Copy nothing but the lines below, from the one with "No 6. jūnija līdz 20. septembrim Latgales K" through the one with "- сказал Смирнов.", exactly as written; no pictures should appear.

▶ _Material to process_
»»

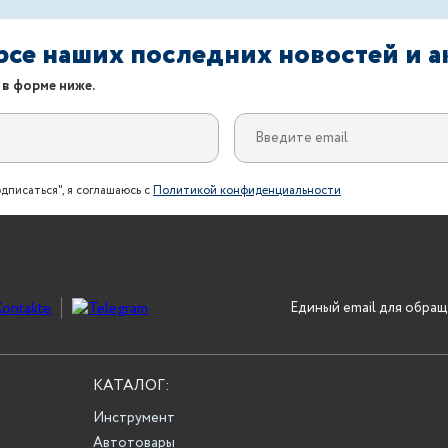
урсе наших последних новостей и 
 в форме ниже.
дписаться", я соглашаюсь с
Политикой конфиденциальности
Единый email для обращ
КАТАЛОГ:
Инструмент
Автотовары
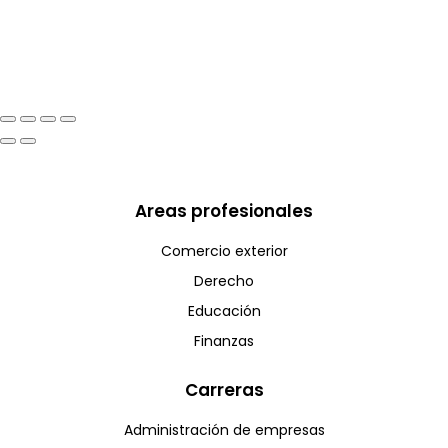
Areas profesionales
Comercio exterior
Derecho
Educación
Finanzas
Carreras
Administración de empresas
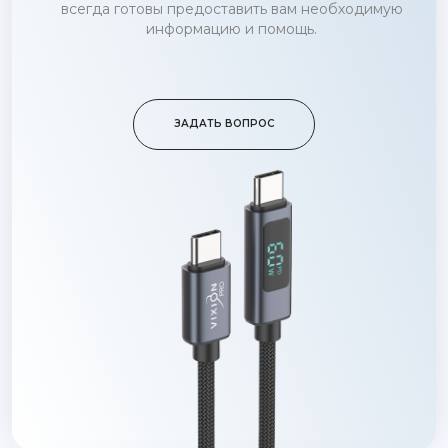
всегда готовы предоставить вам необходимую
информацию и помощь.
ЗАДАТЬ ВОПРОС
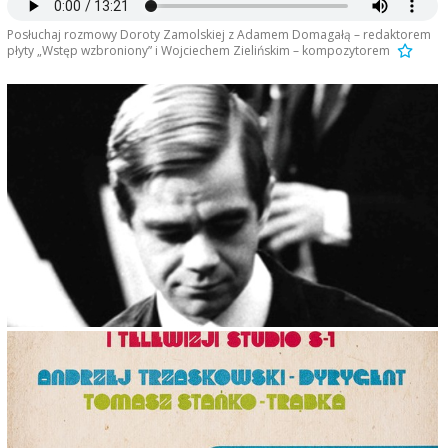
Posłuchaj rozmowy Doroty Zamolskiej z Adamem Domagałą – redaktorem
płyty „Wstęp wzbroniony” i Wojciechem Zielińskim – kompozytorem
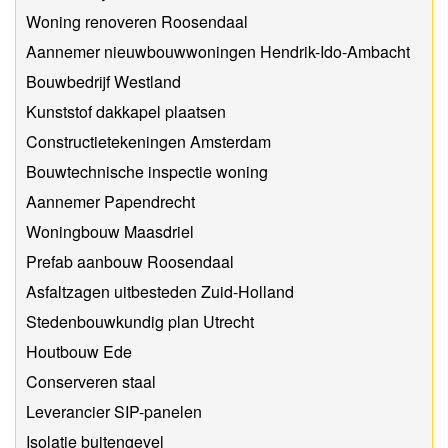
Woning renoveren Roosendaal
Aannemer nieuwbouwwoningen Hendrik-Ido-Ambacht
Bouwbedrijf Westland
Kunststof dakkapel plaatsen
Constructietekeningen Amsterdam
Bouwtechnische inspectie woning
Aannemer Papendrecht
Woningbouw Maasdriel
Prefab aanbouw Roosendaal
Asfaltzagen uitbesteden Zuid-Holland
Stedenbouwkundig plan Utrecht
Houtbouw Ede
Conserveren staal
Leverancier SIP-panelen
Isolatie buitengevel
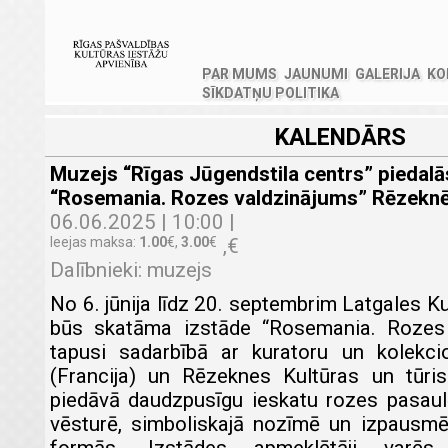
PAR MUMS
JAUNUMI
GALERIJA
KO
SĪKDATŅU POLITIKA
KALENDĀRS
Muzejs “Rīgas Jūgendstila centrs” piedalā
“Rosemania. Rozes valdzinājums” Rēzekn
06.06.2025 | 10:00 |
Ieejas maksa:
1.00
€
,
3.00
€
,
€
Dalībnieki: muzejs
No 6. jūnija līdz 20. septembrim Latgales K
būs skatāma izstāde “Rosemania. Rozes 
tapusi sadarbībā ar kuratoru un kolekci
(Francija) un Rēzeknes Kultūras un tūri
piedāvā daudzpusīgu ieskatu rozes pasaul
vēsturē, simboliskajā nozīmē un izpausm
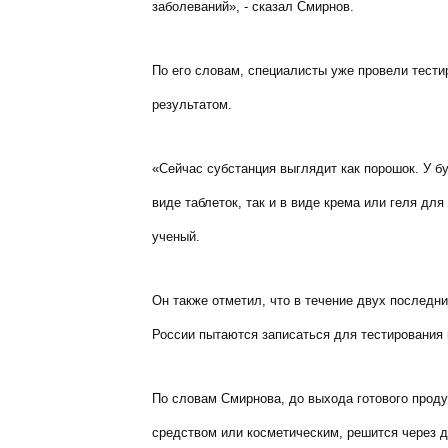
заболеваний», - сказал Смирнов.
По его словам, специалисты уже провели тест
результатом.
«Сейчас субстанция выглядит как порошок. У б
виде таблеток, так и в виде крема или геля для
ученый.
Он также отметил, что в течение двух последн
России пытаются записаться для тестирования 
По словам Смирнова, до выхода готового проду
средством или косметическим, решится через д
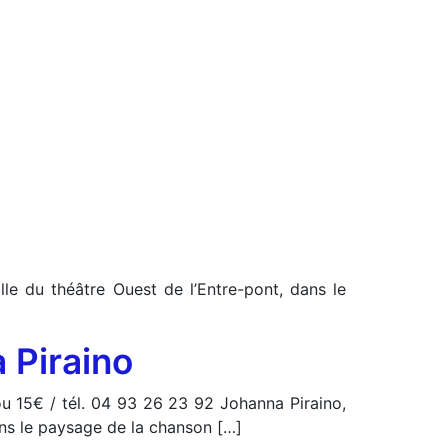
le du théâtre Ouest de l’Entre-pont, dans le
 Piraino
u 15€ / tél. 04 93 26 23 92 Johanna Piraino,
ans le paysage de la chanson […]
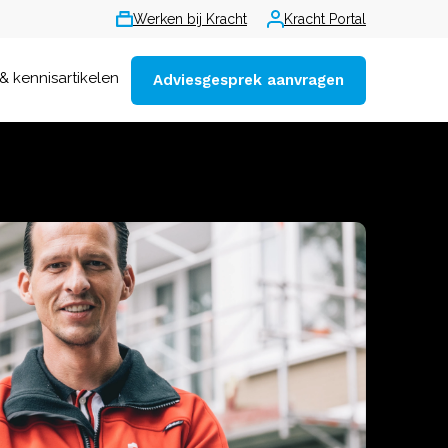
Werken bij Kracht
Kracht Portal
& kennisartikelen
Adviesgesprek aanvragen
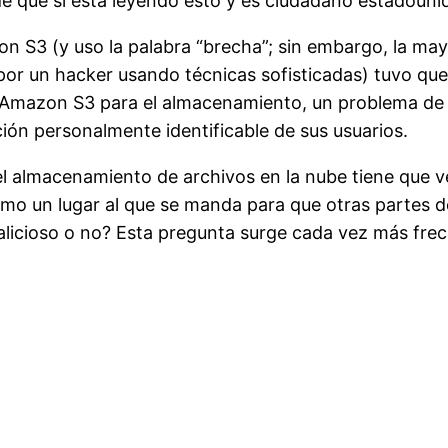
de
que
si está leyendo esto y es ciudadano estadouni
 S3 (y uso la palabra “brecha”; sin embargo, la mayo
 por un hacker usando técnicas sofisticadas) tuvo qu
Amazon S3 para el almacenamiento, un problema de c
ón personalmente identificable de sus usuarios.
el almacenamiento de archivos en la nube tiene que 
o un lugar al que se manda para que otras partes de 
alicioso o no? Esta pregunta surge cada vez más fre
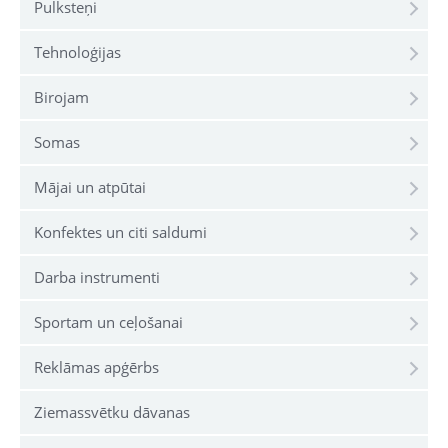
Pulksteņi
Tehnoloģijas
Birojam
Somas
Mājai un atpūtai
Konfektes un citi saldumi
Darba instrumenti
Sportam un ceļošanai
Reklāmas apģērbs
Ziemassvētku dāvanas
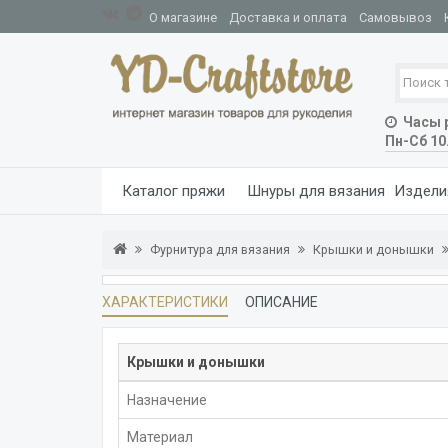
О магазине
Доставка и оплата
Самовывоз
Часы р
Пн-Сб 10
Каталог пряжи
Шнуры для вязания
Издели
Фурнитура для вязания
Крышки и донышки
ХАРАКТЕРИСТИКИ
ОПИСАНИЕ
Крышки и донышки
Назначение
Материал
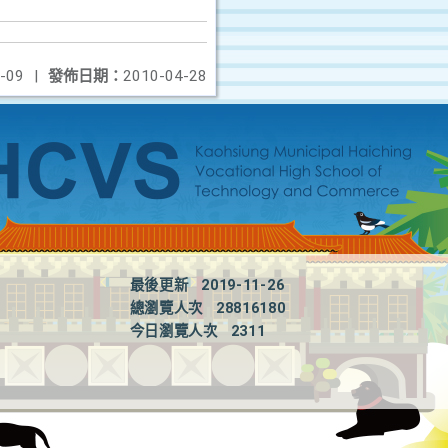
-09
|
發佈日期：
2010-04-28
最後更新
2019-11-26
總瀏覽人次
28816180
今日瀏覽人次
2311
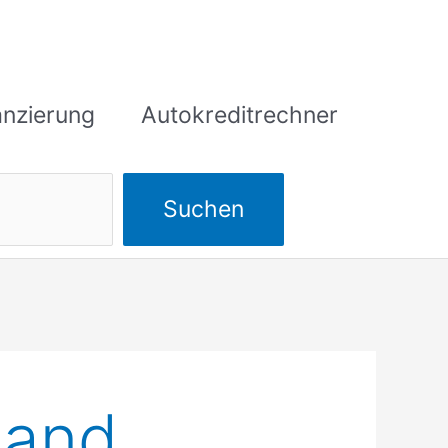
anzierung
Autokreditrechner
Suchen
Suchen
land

««

▶ _Answer below_
No 6. jūnija līdz 20. septembrim Latgales K
būs skatāma izstāde “Rosemania. Rozes 
tapusi sadarbībā ar kuratoru un kolekci
(Francija) un Rēzeknes Kultūras un tūri
piedāvā daudzpusīgu ieskatu rozes pasaul
vēsturē, simboliskajā nozīmē un izpausm
заболеваний», - сказал Смирнов.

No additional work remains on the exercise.